Based on a 2007 film of the same name (which snagged the Oscar for best short doc), Peter Sollett’s piece tells the true story of Laurel Hester (Julianne Moore), her partner Stacie Andree (Page) and their game-changing gay rights battle. Hester, a 23-year veteran of the Ocean County, New Jersey police force is diagnosed with stage-four lung cancer. While straight employees can transfer pension benefits to surviving spouses, Hester’s request to do the same is flatly denied. The pair decide to fight, becoming unintentional gay rights poster girls in the process. Equal parts heartbreaking love story and inspiring look at triumph over adversity, the film’s thesis is best summed up in Page’s description of why she left the closet: “You have fucking privilege, so do something with it.”
This film takes its title from an Oliver Goldsmith play about an upper class woman who poses as a maid to win the affections of a wealthy young gentleman. But theatre director Zack Russell’s first film has seemingly nothing to do with the Anglo-Irish writer’s 18th century comedy. Inspired by Toronto comedian and star Kayla Lorette’s penchant for incorporating old man characters into her act, the quirky short follows a struggling drag king (Lorette) as her new act flops and she has an unexpected encounter her performance persona’s doppelganger (Julian Richings). Featuring cameos by local heroes Bruce Dow and William Ellis, the piece unfolds simultaneously as a surreal deconstruction of gender, a kooky look at failure and, like the script for which it’s named, a rather unlikely love story.
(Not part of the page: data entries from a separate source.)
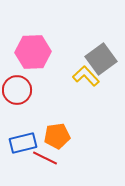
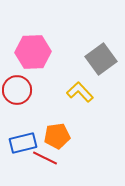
yellow L-shape: moved 6 px left, 16 px down
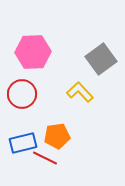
red circle: moved 5 px right, 4 px down
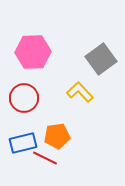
red circle: moved 2 px right, 4 px down
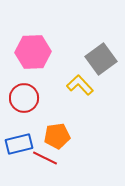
yellow L-shape: moved 7 px up
blue rectangle: moved 4 px left, 1 px down
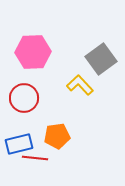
red line: moved 10 px left; rotated 20 degrees counterclockwise
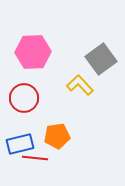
blue rectangle: moved 1 px right
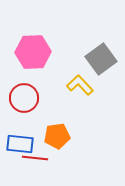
blue rectangle: rotated 20 degrees clockwise
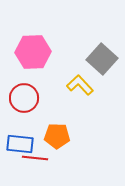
gray square: moved 1 px right; rotated 12 degrees counterclockwise
orange pentagon: rotated 10 degrees clockwise
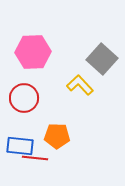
blue rectangle: moved 2 px down
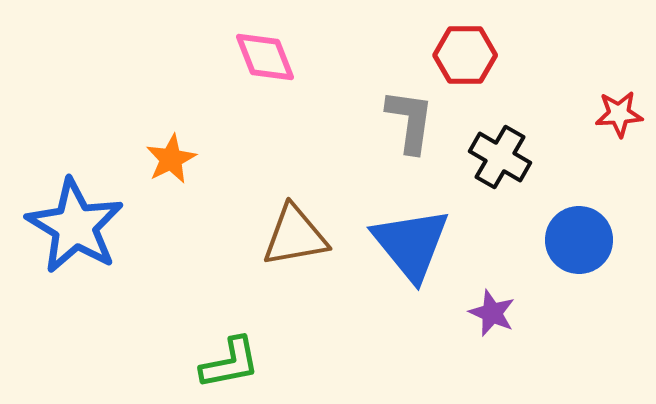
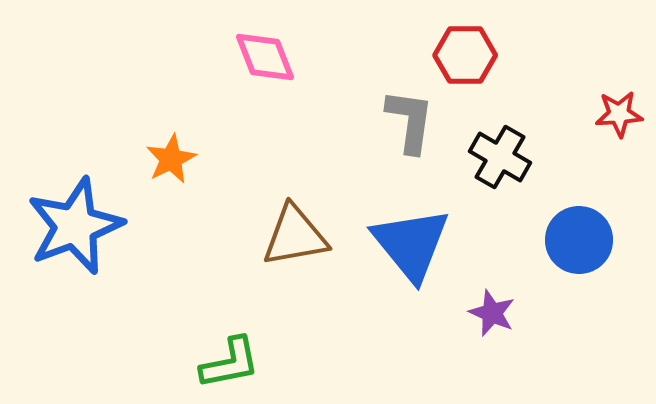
blue star: rotated 20 degrees clockwise
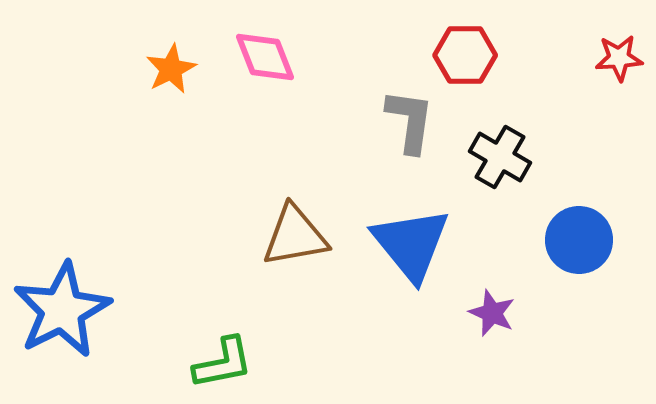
red star: moved 56 px up
orange star: moved 90 px up
blue star: moved 13 px left, 84 px down; rotated 6 degrees counterclockwise
green L-shape: moved 7 px left
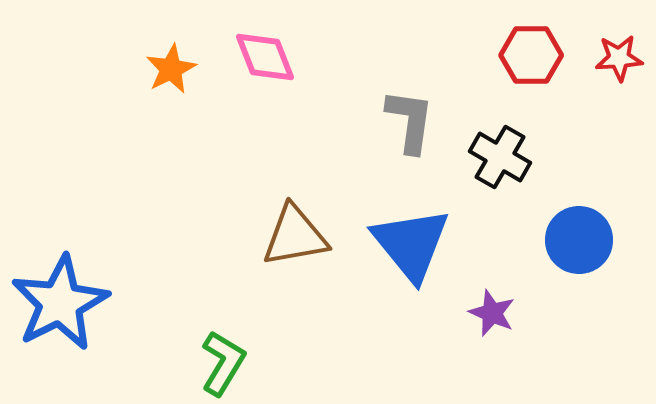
red hexagon: moved 66 px right
blue star: moved 2 px left, 7 px up
green L-shape: rotated 48 degrees counterclockwise
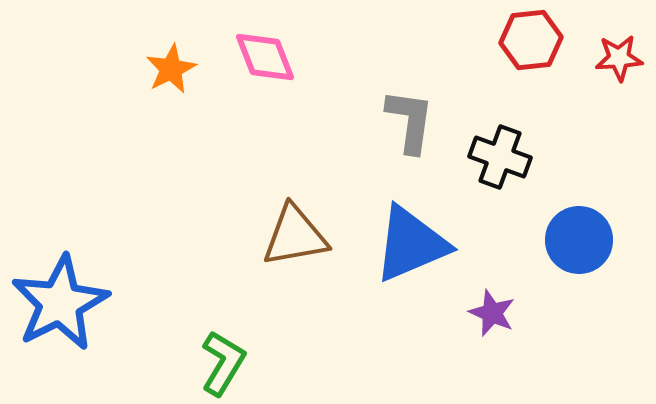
red hexagon: moved 15 px up; rotated 6 degrees counterclockwise
black cross: rotated 10 degrees counterclockwise
blue triangle: rotated 46 degrees clockwise
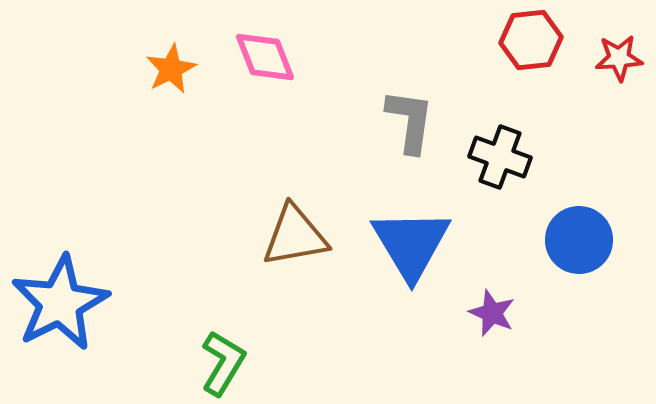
blue triangle: rotated 38 degrees counterclockwise
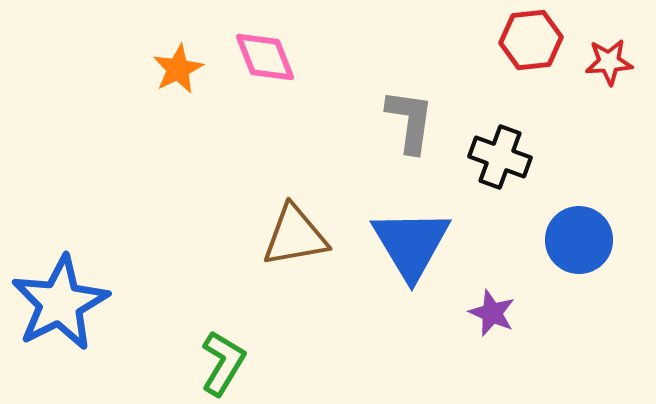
red star: moved 10 px left, 4 px down
orange star: moved 7 px right
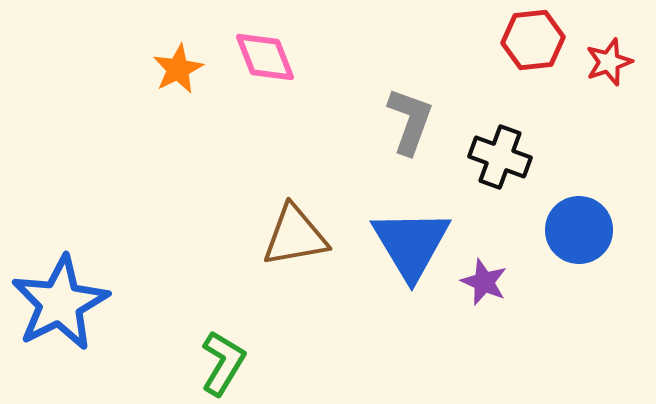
red hexagon: moved 2 px right
red star: rotated 15 degrees counterclockwise
gray L-shape: rotated 12 degrees clockwise
blue circle: moved 10 px up
purple star: moved 8 px left, 31 px up
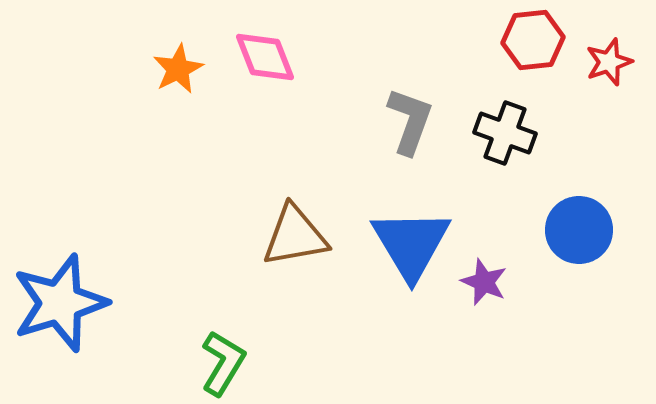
black cross: moved 5 px right, 24 px up
blue star: rotated 10 degrees clockwise
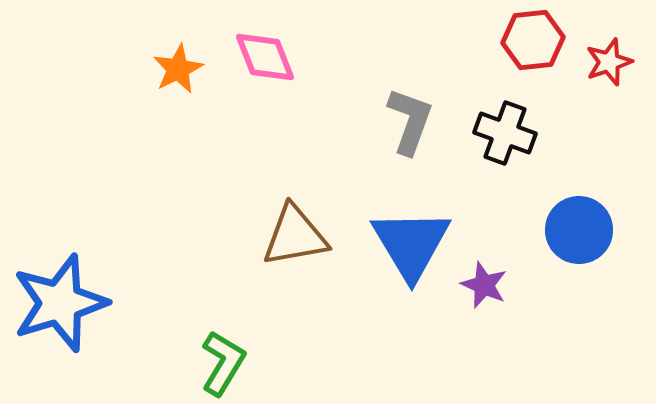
purple star: moved 3 px down
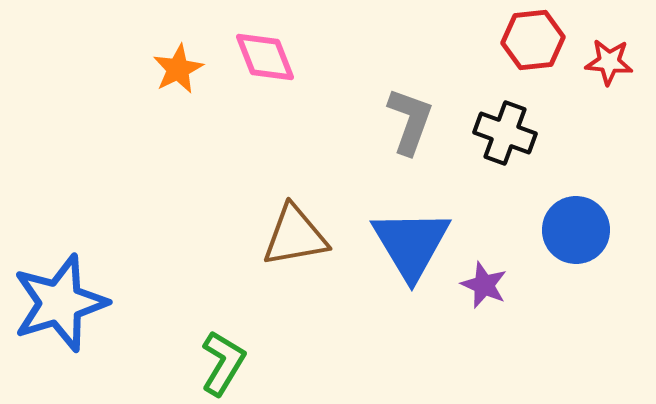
red star: rotated 24 degrees clockwise
blue circle: moved 3 px left
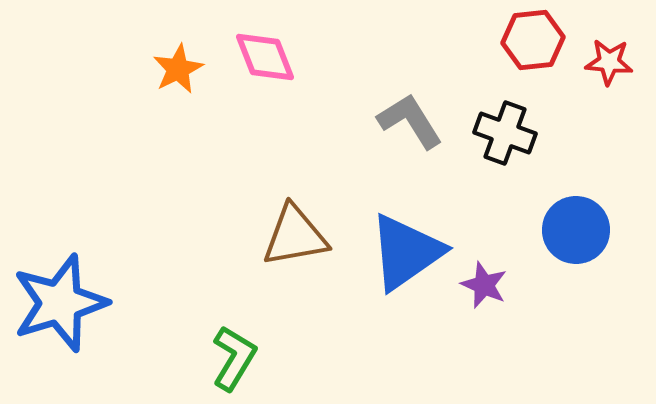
gray L-shape: rotated 52 degrees counterclockwise
blue triangle: moved 5 px left, 8 px down; rotated 26 degrees clockwise
green L-shape: moved 11 px right, 5 px up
Probably nothing at this year’s fest has more buzz than Roland Emmerich’s take on the birth of the modern gay rights movement. And not for good reasons. Activists, angered by his apparent whitewashing of historical events, have called for a boycott (though the outrage is based solely on the trailer, since the film has yet to be screened). Emmerich and star Jeremy Irvine have pushed back, claiming the finished work is more diverse in its representation than the two-minute snippet circulating online.
The fictional tale of a hunky blond country boy who moves to the big bad city and gets swept up in a watershed moment of gay history has Oscar-bait written all over it. But it’s also clearly not meant as a definitive recounting of this narrative. Whatever the end result, the discussions surrounding Emmerich’s take on that fateful evening in June 1969 raises important questions for filmmakers and activists alike. Using an imaginary character to explore a living history is definitely questionable. But frankly, so is boycotting a work of art you’ve never seen.